Aujourd'hui, les quelque 145 000 électeurs français qui vivent en Amérique du Nord sont invités à choisir un député qui les représentera à l'Assemblée nationale. Pour ce poste, 12 candidats qui ont mené une chaude lutte, de Montréal à San Francisco.

Moins d'un an après avoir élu pour la première fois une députée pour les représenter à l'Assemblée nationale de l'Hexagone, les Français de la diaspora, vivant au Canada et aux États-Unis, sont à nouveau appelés aux urnes aujourd'hui.

Douze candidats sont en lice pour remplacer la députée socialiste disqualifiée dans l'immense circonscription qui s'étend de Los Angeles à Terre-Neuve.

«C'est 40 fois la superficie de la France», note Frédéric Lefebvre, candidat pour l'Union pour un mouvement populaire (UMP). Ancien secrétaire d'État pendant la présidence de Nicolas Sarkozy, ce dernier brigue pour la deuxième fois le poste. En juin dernier, il s'était incliné devant la candidate socialiste Corinne Narassiguin.

Élection annulée

Cependant, tout juste quelques mois après avoir intégré cette nouvelle fonction, Mme Narassiguin a vu son élection annulée par le Conseil constitutionnel qui a relevé des irrégularités dans ses comptes de dépenses. Démise de son poste, la socialiste n'est pas éligible pour la présente élection.

C'est un de ses proches collaborateurs, Frank Scémama, qui représente cette fois-ci les Socialistes sur le bulletin de vote.

«À la dernière élection, le Parti socialiste a choisi une Française qui vivait en Amérique du Nord comme candidate, alors que la plupart des autres partis ont choisi des élus de France pour briguer ce poste de député. Et ils ont perdu», note le candidat socialiste. Il a lui-même vécu plus de six ans à Montréal avant de rentrer en France l'an dernier. Tout au long de sa campagne, qui l'a porté aux quatre coins de l'Amérique du Nord, il a fait valoir cette expérience locale.

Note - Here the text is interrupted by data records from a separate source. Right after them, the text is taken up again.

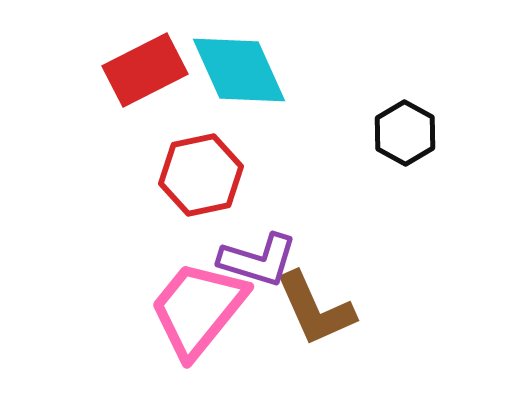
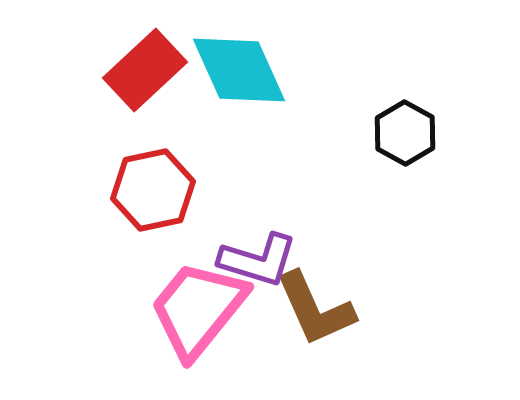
red rectangle: rotated 16 degrees counterclockwise
red hexagon: moved 48 px left, 15 px down
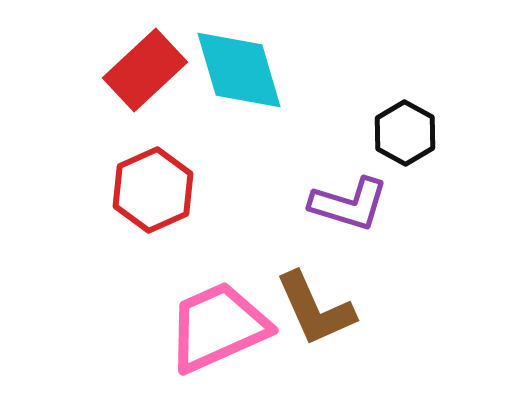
cyan diamond: rotated 8 degrees clockwise
red hexagon: rotated 12 degrees counterclockwise
purple L-shape: moved 91 px right, 56 px up
pink trapezoid: moved 20 px right, 18 px down; rotated 27 degrees clockwise
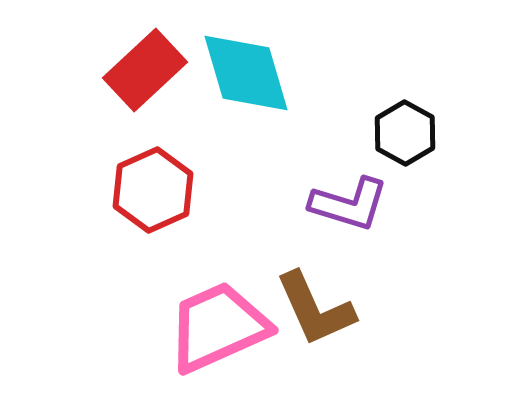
cyan diamond: moved 7 px right, 3 px down
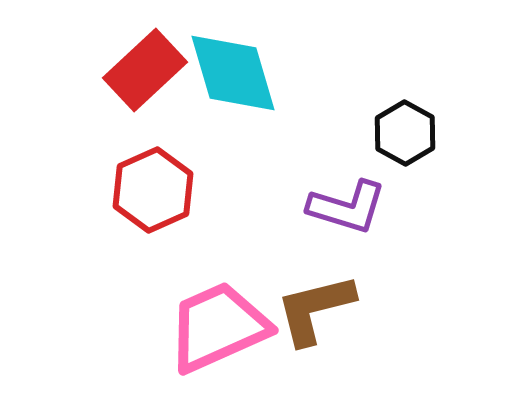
cyan diamond: moved 13 px left
purple L-shape: moved 2 px left, 3 px down
brown L-shape: rotated 100 degrees clockwise
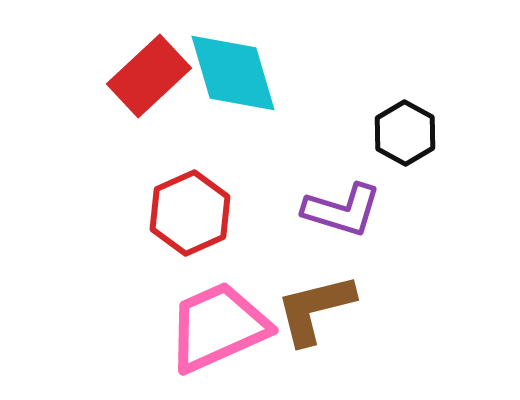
red rectangle: moved 4 px right, 6 px down
red hexagon: moved 37 px right, 23 px down
purple L-shape: moved 5 px left, 3 px down
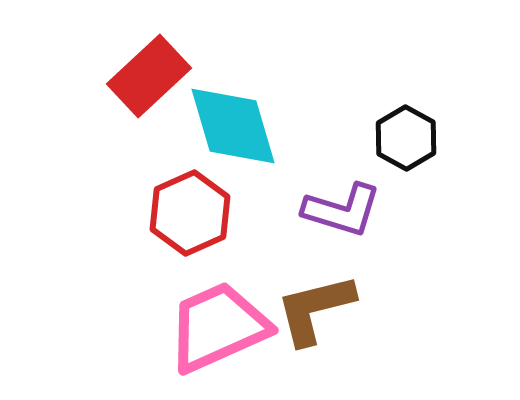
cyan diamond: moved 53 px down
black hexagon: moved 1 px right, 5 px down
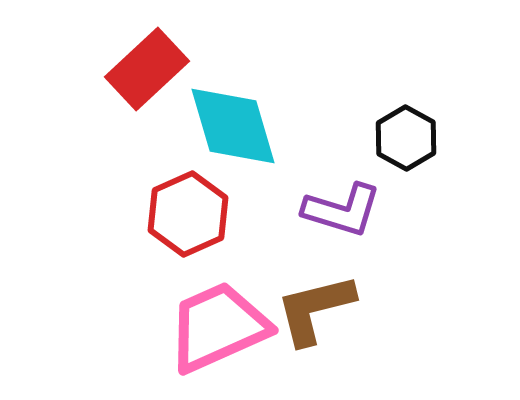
red rectangle: moved 2 px left, 7 px up
red hexagon: moved 2 px left, 1 px down
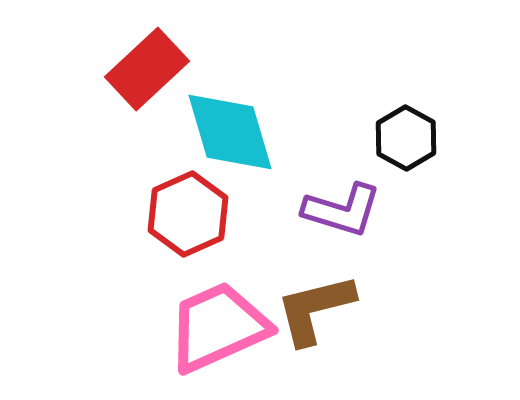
cyan diamond: moved 3 px left, 6 px down
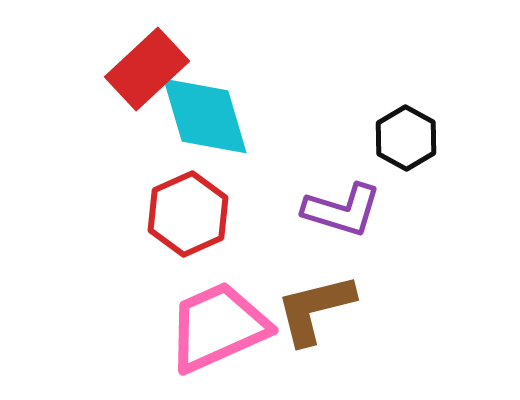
cyan diamond: moved 25 px left, 16 px up
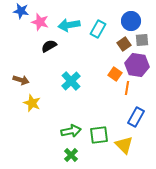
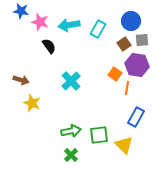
black semicircle: rotated 84 degrees clockwise
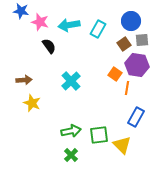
brown arrow: moved 3 px right; rotated 21 degrees counterclockwise
yellow triangle: moved 2 px left
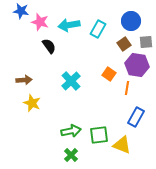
gray square: moved 4 px right, 2 px down
orange square: moved 6 px left
yellow triangle: rotated 24 degrees counterclockwise
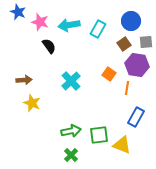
blue star: moved 3 px left, 1 px down; rotated 14 degrees clockwise
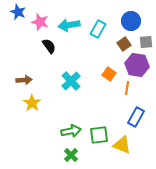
yellow star: rotated 12 degrees clockwise
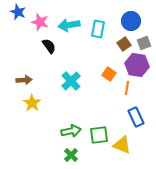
cyan rectangle: rotated 18 degrees counterclockwise
gray square: moved 2 px left, 1 px down; rotated 16 degrees counterclockwise
blue rectangle: rotated 54 degrees counterclockwise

Candidat basé en Louisiane, Damien Regnard croit que la bataille pour le siège de député de l'Amérique du Nord opposera à nouveau deux camps: «les parachutés» de Paris et les candidats issus de la diaspora.

Installé aux États-Unis depuis des décennies, M. Regnard voulait représenter l'UMP en terre américaine, mais le parti en a décidé autrement, accordant sa confiance à nouveau à Frédéric Lefebvre.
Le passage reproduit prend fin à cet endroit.